• Your assignment
Exactly how many lines of the data below include the string "Webseite"? State the number and nothing more.

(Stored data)

:::::

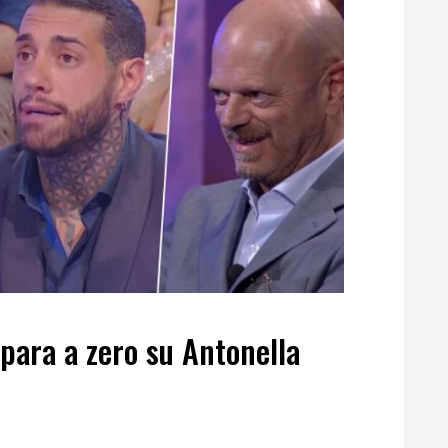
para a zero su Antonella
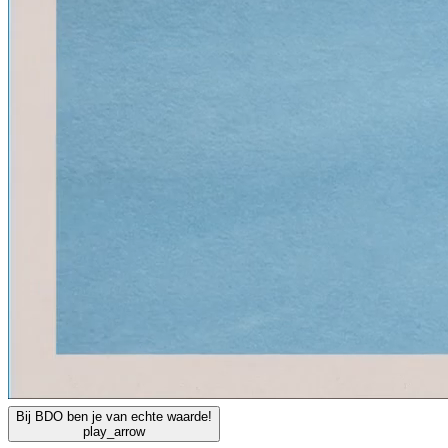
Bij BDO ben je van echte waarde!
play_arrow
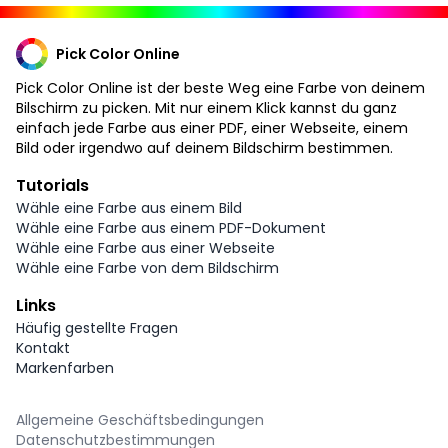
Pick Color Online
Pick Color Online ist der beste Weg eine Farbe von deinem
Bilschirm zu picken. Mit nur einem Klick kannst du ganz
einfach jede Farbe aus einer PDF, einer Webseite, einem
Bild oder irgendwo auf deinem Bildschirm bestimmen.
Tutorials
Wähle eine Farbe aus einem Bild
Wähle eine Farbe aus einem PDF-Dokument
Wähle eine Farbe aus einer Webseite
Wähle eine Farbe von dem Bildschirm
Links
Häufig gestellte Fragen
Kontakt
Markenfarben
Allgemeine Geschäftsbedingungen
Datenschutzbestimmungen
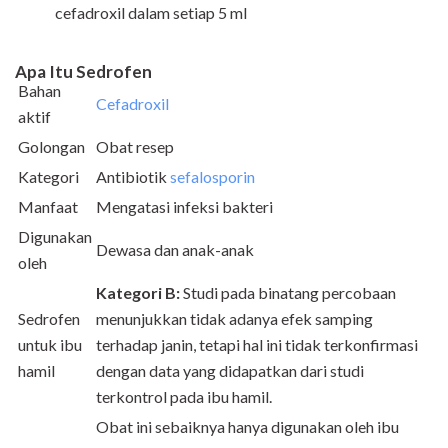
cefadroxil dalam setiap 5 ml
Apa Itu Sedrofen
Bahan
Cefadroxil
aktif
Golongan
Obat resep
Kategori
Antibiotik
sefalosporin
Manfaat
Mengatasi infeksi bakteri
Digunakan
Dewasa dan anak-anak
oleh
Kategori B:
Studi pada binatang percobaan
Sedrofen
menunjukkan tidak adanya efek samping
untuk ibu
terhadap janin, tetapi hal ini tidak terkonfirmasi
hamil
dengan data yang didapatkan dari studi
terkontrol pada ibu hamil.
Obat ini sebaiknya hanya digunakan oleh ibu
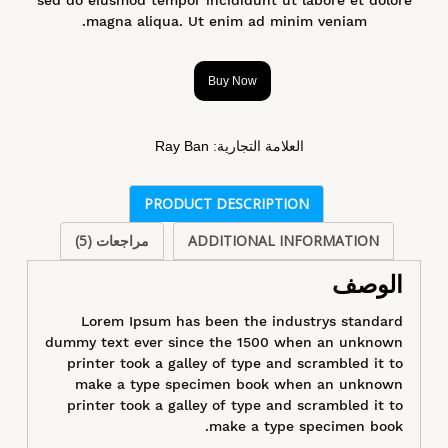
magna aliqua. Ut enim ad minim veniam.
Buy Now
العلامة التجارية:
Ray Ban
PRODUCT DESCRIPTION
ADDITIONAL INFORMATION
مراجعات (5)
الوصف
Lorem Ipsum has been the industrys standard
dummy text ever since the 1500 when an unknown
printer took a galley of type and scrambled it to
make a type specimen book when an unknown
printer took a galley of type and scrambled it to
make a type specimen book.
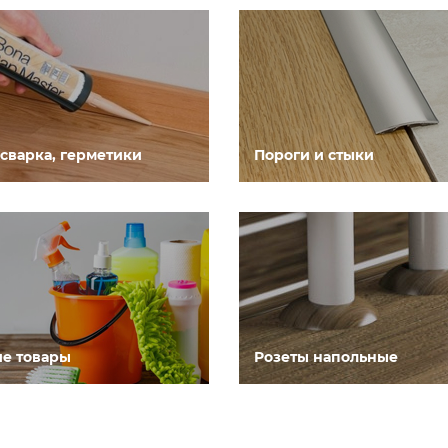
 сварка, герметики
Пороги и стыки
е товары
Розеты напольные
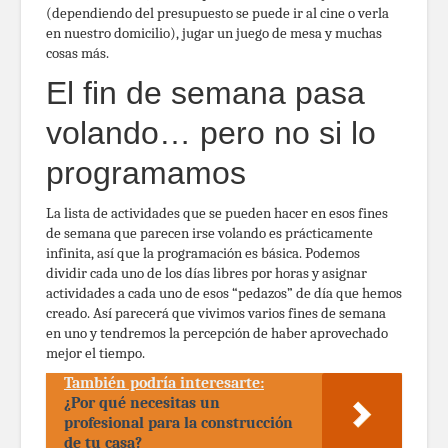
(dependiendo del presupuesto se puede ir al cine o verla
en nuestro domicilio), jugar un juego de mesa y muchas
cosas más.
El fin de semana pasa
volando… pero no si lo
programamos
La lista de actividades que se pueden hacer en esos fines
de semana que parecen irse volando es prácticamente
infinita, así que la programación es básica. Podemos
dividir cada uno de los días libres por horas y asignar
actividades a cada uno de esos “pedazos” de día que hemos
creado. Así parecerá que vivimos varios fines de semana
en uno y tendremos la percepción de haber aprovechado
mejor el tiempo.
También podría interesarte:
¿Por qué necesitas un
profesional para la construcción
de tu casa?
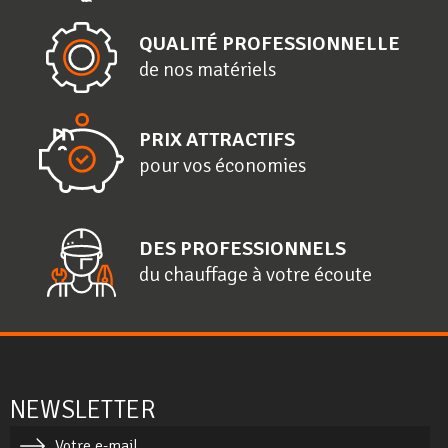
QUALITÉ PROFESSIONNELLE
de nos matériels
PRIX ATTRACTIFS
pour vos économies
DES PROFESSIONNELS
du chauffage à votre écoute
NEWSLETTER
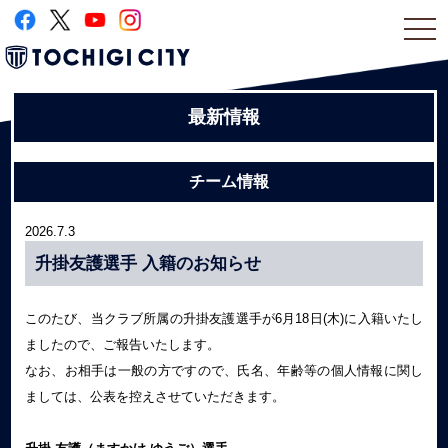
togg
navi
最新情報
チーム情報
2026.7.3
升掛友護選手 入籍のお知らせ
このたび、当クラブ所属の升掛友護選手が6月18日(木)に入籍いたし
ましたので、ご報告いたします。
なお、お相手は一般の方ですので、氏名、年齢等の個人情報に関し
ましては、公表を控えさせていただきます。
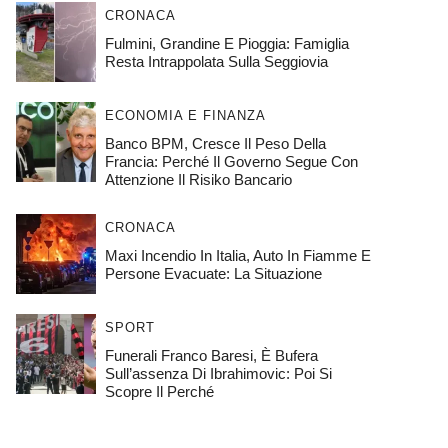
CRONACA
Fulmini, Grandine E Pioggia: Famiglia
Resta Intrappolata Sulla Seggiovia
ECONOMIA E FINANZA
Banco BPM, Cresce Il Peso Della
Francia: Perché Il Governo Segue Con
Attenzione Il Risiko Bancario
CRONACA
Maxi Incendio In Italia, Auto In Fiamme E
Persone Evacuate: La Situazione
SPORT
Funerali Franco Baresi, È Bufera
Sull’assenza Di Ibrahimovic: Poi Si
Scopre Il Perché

:::::

• Task answer
2